Me sumerjo en tu silencio cuando vivamente
refleja en sus pupilas el sol de las estrellas.
Es tu oda al amor, himno que relata memorias

como hilos de segundos ensanchados, que dejan
sus marcas en un papel de envejecidas hojas.

Ya no importa el tiempo, porque las palabras tuyas
se graban en la piel y el corazón, cantando

los versos que resuenan en la azul tarde. Bécquer
y su sinfonía se habrían extasiado,

creando una nueva rima en el libro invisible
y abierto de las niñas de tus cálidos ojos.

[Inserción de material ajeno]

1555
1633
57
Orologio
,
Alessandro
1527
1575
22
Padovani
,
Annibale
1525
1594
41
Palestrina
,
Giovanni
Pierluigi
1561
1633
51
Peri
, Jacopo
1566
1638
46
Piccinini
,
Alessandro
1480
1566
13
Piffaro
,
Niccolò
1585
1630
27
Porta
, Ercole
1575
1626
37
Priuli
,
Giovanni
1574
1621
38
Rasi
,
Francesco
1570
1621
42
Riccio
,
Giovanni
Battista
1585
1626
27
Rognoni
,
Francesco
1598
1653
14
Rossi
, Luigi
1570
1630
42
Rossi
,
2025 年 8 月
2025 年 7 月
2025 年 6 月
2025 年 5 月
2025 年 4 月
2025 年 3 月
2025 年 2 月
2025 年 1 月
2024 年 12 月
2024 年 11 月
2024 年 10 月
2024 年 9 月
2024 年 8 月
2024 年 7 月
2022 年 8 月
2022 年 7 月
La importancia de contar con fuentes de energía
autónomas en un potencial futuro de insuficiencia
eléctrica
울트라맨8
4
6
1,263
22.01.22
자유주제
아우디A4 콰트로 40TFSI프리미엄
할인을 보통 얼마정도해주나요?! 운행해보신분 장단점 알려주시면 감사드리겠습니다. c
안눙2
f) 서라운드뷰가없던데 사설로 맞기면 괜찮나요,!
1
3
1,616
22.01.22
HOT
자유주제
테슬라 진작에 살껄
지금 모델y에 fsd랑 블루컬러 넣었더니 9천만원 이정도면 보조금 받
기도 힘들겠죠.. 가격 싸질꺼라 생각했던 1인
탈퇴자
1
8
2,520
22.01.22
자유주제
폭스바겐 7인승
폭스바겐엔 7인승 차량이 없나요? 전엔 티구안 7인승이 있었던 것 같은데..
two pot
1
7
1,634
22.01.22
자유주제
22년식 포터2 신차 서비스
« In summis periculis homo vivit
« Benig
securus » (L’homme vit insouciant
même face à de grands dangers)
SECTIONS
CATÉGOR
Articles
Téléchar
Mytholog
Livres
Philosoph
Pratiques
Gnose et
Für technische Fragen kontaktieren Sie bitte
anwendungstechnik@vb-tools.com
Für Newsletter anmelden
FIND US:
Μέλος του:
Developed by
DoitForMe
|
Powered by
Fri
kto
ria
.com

Esos versos son tu metáfora, que inefable
se pinta en el gesto de tus suaves labios rojos,

granadas soñadoras de múltiples silencios
que en mi cielo y en mi tierra causan alborozo:

¡Qué poderoso y profundo es el silencio tuyo!
¡Cómo surgen oasis de versos amorosos!
¡Cómo se vuelven reales los imaginarios

relatos que beso tras beso van naciendo,
en cada leyenda viva que a diario creamos!

¡Cómo no he de decir en cada letra tan nuestra
que no existe el tiempo, ni hay límite ni espacio!

¡Siempre pintas una bella luna entre mis sueños!
¡Siempre dejas una vívida marca de entusiasmo!